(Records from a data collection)
• • • • •
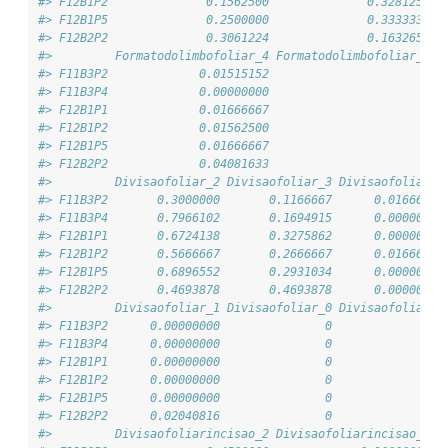
#> F12B1P2              0.1562500              0.3281250  
#> F12B1P5              0.2500000              0.3333333  
#> F12B2P2              0.3061224              0.1632653  
#>         Formatodolimbofoliar_4 Formatodolimbofoliar_7 D
#> F11B3P2             0.01515152                      0  
#> F11B3P4             0.00000000                      0  
#> F12B1P1             0.01666667                      0  
#> F12B1P2             0.01562500                      0  
#> F12B1P5             0.01666667                      0  
#> F12B2P2             0.04081633                      0  
#>         Divisaofoliar_2 Divisaofoliar_3 Divisaofoliar_5
#> F11B3P2       0.3000000       0.1166667      0.01666667
#> F11B3P4       0.7966102       0.1694915      0.00000000
#> F12B1P1       0.6724138       0.3275862      0.00000000
#> F12B1P2       0.5666667       0.2666667      0.01666667
#> F12B1P5       0.6896552       0.2931034      0.00000000
#> F12B2P2       0.4693878       0.4693878      0.00000000
#>         Divisaofoliar_1 Divisaofoliar_0 Divisaofoliar_6
#> F11B3P2      0.00000000               0               0
#> F11B3P4      0.00000000               0               0
#> F12B1P1      0.00000000               0               0
#> F12B1P2      0.00000000               0               0
#> F12B1P5      0.00000000               0               0
#> F12B2P2      0.02040816               0               0
#>         Divisaofoliarincisao_2 Divisaofoliarincisao_3 D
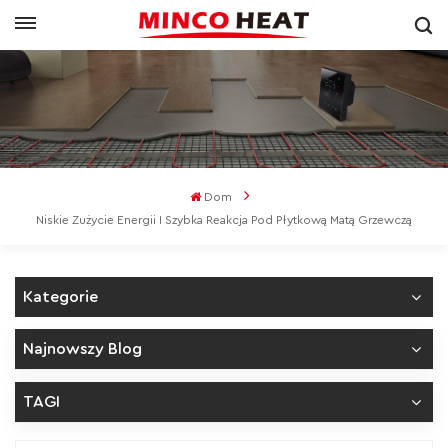
Dom
Niskie Zużycie Energii I Szybka Reakcja Pod Płytkową Matą Grzewczą
Kategorie
Najnowszy Blog
TAGI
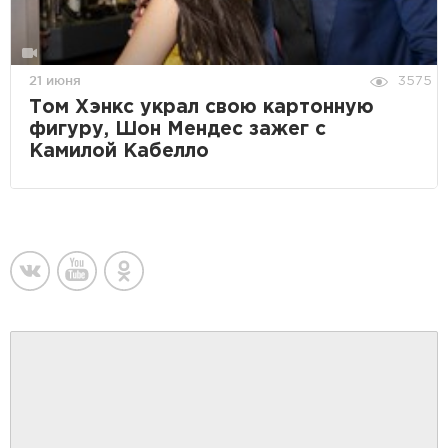
21 июня
3575
Том Хэнкс украл свою картонную
фигуру, Шон Мендес зажег с
Камилой Кабелло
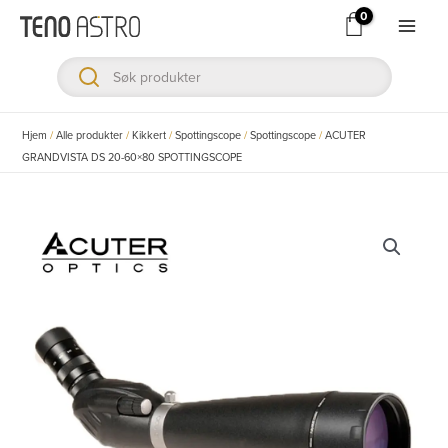
Hopp
rett
Main
til
Men
innholdet
ksler
Hjem
/
Alle produkter
/
Kikkert
/
Spottingscope
/
Spottingscope
/
ACUTER
GRANDVISTA DS 20-60×80 SPOTTINGSCOPE
ksler
ksler
ksler
ksler
ksler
• • • • •
*EXERCISE PROMPT*: With images omitted, retype the data word for word.

*TASK SOLUTION*:
#> F12B1P2              0.1562500              0.3281250  
#> F12B1P5              0.2500000              0.3333333  
#> F12B2P2              0.3061224              0.1632653  
#>         Formatodolimbofoliar_4 Formatodolimbofoliar_7 D
#> F11B3P2             0.01515152                      0  
#> F11B3P4             0.00000000                      0  
#> F12B1P1             0.01666667                      0  
#> F12B1P2             0.01562500                      0  
#> F12B1P5             0.01666667                      0  
#> F12B2P2             0.04081633                      0  
#>         Divisaofoliar_2 Divisaofoliar_3 Divisaofoliar_5
#> F11B3P2       0.3000000       0.1166667      0.01666667
#> F11B3P4       0.7966102       0.1694915      0.00000000
#> F12B1P1       0.6724138       0.3275862      0.00000000
#> F12B1P2       0.5666667       0.2666667      0.01666667
#> F12B1P5       0.6896552       0.2931034      0.00000000
#> F12B2P2       0.4693878       0.4693878      0.00000000
#>         Divisaofoliar_1 Divisaofoliar_0 Divisaofoliar_6
#> F11B3P2      0.00000000               0               0
#> F11B3P4      0.00000000               0               0
#> F12B1P1      0.00000000               0               0
#> F12B1P2      0.00000000               0               0
#> F12B1P5      0.00000000               0               0
#> F12B2P2      0.02040816               0               0
#>         Divisaofoliarincisao_2 Divisaofoliarincisao_3 D
Dom
Niskie Zużycie Energii I Szybka Reakcja Pod Płytkową Matą Grzewczą
Kategorie
Najnowszy Blog
TAGI
21 июня
3575
Том Хэнкс украл свою картонную
фигуру, Шон Мендес зажег с
Камилой Кабелло
Hopp
rett
Main
til
Men
innholdet
ksler
Hjem
/
Alle produkter
/
Kikkert
/
Spottingscope
/
Spottingscope
/
ACUTER
GRANDVISTA DS 20-60×80 SPOTTINGSCOPE
ksler
ksler
ksler
ksler
ksler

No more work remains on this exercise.